Isabel’s mother died peacefully. At least that’s what Isabel likes to think since no one in her family will talk about the truth. But in spite of their avoidance, in spite of their brave faces, the fact has a way of revealing itself at night, in her family’s behaviour. Her father sleeps curled up on the floor right where Mama’s body was found. Olivia wets her bed and repeatedly wakes from nightmares, and Frank has started carving his anger into his bedroom wall. It’s up to Isabel to help her family get beyond the pain and loss–to be the keeper of the night. But who will help Isabel?
17 |Haiti| Breath, Eyes, Memory
At the age of twelve, Sophie Caco is sent from her impoverished village of Croix-des-Rosets to New York, to be reunited with a mother she barely remembers. There she discovers secrets that no child should ever know, and a legacy of shame that can be healed only when she returns to Haiti–to the women who first reared her. What ensues is a passionate journey through a landscape charged with the supernatural and scarred by political violence, in a novel that bears witness to the traditions, suffering, and wisdom of an entire people.

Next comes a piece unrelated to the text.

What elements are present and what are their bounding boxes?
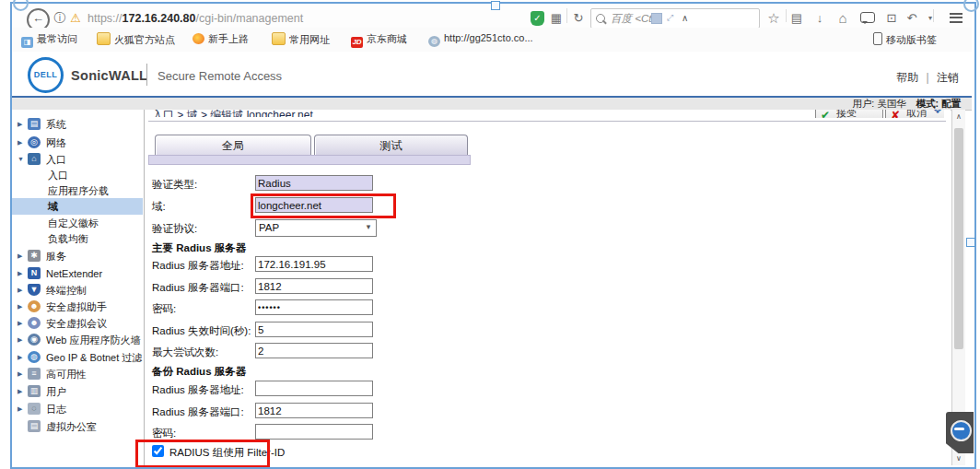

18 |Honduras|Enrique’s Journey
In this astonishing true story, award-winning journalist Sonia Nazario recounts the unforgettable odyssey of a Honduran boy who braves unimaginable hardship and peril to reach his mother in the United States. When Enrique is five years old, his mother, Lourdes, too poor to feed her children, leaves Honduras to work in the United States. The move allows her to send money back home to Enrique so he can eat better and go to school past the third grade.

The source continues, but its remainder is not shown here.